_Task to complete_
Show, in full, each line of the data that contains "наносится".

_Dataset entries_

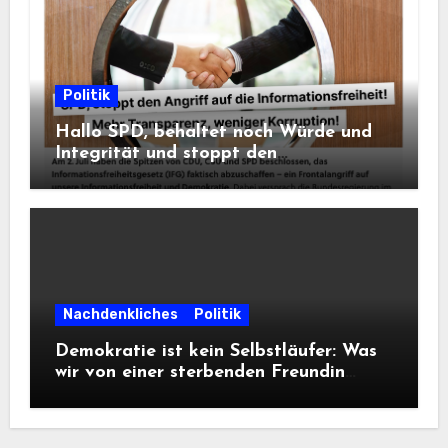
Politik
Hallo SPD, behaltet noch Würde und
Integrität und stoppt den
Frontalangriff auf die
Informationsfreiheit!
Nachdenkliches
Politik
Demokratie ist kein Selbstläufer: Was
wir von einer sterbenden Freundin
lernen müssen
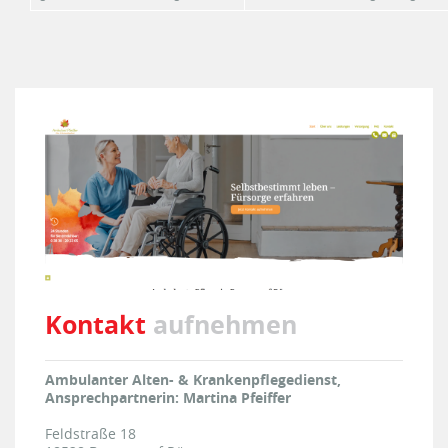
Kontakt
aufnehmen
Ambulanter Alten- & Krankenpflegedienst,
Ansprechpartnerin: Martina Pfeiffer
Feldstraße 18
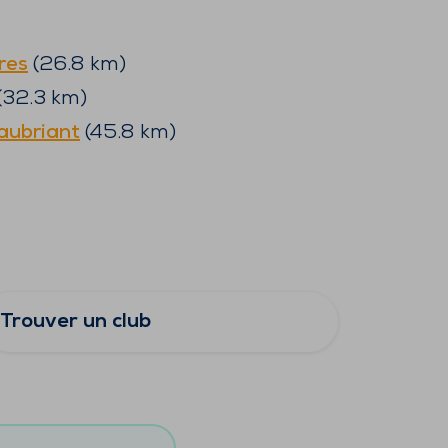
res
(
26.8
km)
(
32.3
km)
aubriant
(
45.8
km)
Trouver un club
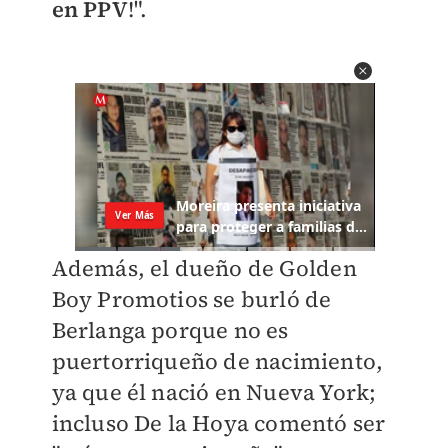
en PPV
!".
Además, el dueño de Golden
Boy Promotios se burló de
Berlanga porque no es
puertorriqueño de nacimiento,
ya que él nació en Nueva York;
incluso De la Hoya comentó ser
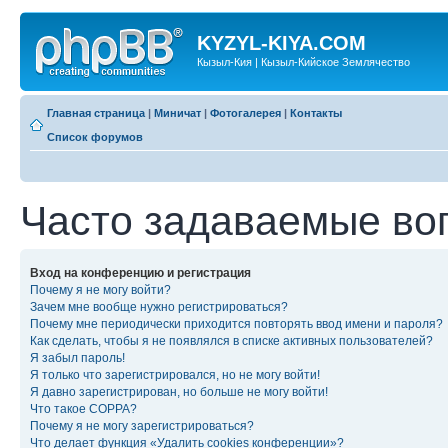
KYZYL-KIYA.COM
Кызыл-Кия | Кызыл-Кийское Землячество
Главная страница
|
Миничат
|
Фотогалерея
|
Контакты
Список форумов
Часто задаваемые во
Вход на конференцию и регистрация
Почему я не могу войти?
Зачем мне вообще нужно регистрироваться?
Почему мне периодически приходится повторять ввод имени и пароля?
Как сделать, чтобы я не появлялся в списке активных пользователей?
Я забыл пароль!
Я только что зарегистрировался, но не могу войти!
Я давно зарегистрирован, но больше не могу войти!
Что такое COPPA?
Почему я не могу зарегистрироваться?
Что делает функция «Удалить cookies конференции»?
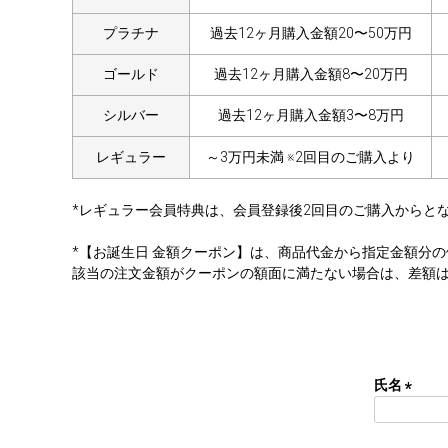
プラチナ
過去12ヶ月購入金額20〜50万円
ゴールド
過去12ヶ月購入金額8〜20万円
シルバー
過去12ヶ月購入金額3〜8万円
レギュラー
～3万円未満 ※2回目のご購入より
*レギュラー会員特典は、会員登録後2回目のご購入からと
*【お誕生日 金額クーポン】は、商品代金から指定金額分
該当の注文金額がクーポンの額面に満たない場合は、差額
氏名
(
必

==

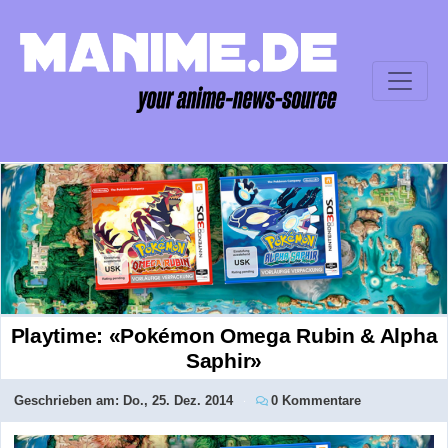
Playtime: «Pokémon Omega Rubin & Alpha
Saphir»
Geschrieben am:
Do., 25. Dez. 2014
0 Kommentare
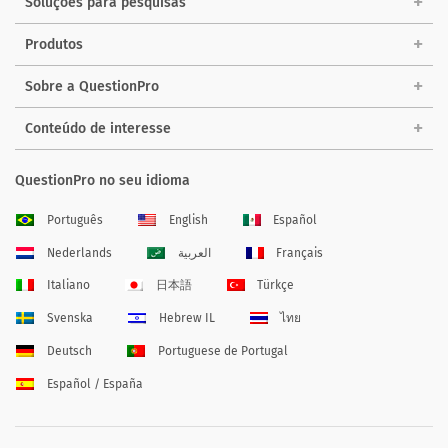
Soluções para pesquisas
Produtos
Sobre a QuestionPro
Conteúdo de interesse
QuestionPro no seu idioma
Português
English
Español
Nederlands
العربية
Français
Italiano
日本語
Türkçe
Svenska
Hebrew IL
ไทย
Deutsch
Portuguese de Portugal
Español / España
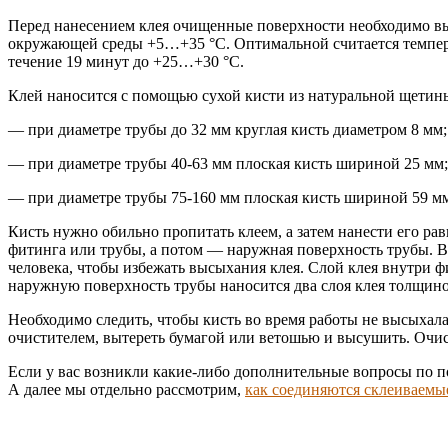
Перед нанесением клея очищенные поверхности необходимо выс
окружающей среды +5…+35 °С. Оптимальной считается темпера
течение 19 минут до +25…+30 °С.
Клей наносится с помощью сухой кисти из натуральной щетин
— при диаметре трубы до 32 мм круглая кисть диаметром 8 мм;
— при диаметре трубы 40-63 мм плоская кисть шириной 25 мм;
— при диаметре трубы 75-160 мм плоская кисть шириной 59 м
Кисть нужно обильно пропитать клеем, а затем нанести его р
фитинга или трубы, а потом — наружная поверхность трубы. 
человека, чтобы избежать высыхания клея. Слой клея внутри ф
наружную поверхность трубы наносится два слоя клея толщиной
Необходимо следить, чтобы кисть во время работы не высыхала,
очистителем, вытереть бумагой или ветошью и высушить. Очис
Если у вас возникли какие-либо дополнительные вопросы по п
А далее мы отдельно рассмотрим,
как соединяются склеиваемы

==

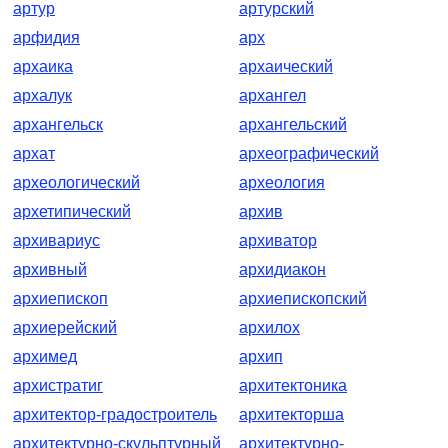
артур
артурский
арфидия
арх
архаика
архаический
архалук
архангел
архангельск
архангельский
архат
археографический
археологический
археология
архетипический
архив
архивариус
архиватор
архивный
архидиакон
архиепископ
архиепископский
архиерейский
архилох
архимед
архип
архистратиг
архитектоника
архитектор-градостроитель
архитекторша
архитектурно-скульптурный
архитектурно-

_Result for this exercise_
Клей наносится с помощью сухой кисти из натуральной щетин
наружную поверхность трубы наносится два слоя клея толщиной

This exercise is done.